Most conventional electronic flashguns that either fit in the camera’s accessory shoe or attach to a bracket at one side of the camera cannot be tilted downwards sufficiently to illuminate a subject that is close to the lens. Even if they are tilted down, it is quite likely that the macro lens or bellows unit will block some or all of the light from reaching the subject. To get round this problem, several camera manufacturers and independents have developed specialised flash systems for close-up and macro work.
Macro flash units that fit the camera’s accessory shoe have two light-weight flash heads on flexible arms that can be adjusted independently to vary the angle, distance and direction of the light falling on the subject.
The Hama (or Kepcor) Macro Flash has no control over flash intensity or duration, but comes with a table of approximate exposures at various distances. For best results, it needs to be calibrated or used with a flash meter (and allowance made for light loss caused by magnification). It is light enough to be hand-held with a macro lens. The flexible arms mean that it is not easy to reproduce the exact positions of the heads.
Filter mounts on the front of lenses were designed take filters, not the weight and leverage of one or two flashguns, so lens-fitting macro flash units are normally light in weight, containing just the flash tubes and reflectors, and use flexible cables to connect to a power supply unit in the camera’s accessory shoe.
The angle of the lighting can be adjusted by rotating the heads around a ring attached to the filter mount, but the direction and distance are fixed for a given working distance.
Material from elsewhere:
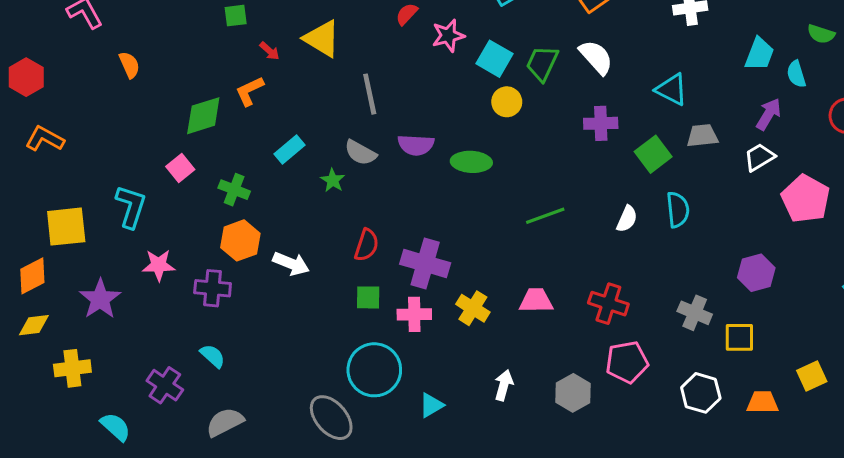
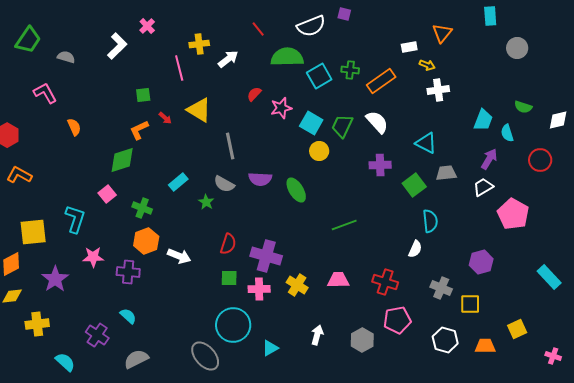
orange L-shape: (250, 91) -> (139, 130), moved
green ellipse: (471, 162) -> (296, 190), turned 55
white semicircle: (627, 219) -> (415, 249), moved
Diffusers or neutral-density filters can reduce the intensity of the light from one head and make it act as a fill-in.
Lens-fitting units are mostly made by camera manufacturers and use TTL flash control to achieve correct exposure. As with any lighting, you may need to adjust the automatic exposure to allow for dark or light backgrounds. Some units have a variable-power manual mode, and you can test and calibrate them for known combinations of film speed, aperture and magnification, without worrying about backgrounds.
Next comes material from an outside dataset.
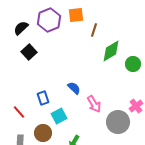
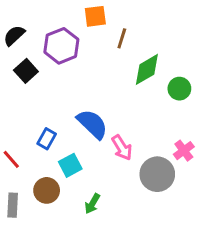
purple hexagon: (49, 20) -> (61, 46), moved
blue semicircle: (74, 88) -> (92, 124), size x1.6
blue rectangle: (43, 98) -> (47, 139), turned 48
It is easy to reproduce the exact positions of the heads. They are light enough to be hand-held with a macro lens.
Novoflex makes an adapter that screws into the filter mount of a lens and allows one or two flashguns to be mounted at varying distances from the lens.
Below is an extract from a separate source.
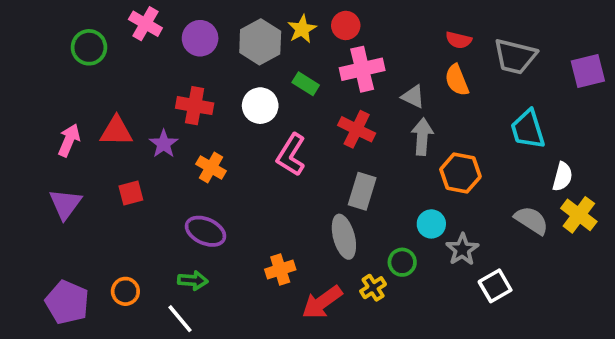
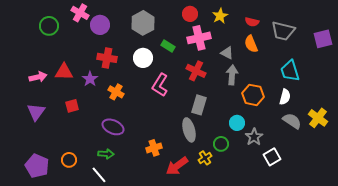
yellow star: (302, 29) -> (220, 16), moved
purple circle: (200, 38) -> (100, 25), moved
pink arrow: (69, 140) -> (38, 77), turned 54
white semicircle: (562, 177) -> (285, 97), moved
Some independents, such as Manfrotto, Kirk, Leppo and Wimberley, make special flash brackets that attach to the camera’s tripod bush and allow one or two normal TTL auto flash guns to be used for close-up and macro work. Some people make their own brackets. Single or double arms allow the distance and direction of the light to be adjusted, but there is less scope for changing the angle. The flashguns can be of different power (with the weaker acting as a fill-in), or they can be of the same power, with diffusers or neutral-density filters to allow one flashgun to act as a fill-in, reducing shadow density and avoiding excessive contrast.
The combination of metal arms and normal flashguns can produce a fairly heavy assembly. Swivelling and sliding arms provide versatile lighting, but you need to keep careful notes of lengths and angles if you want to be able to reproduce your settings.
This type of setup was in use long before TTL auto flash control, and manual flashguns with variable output (or with paper diffusers of varying thickness) can be used to produce a calibrated system that produces accurate and repeatable results.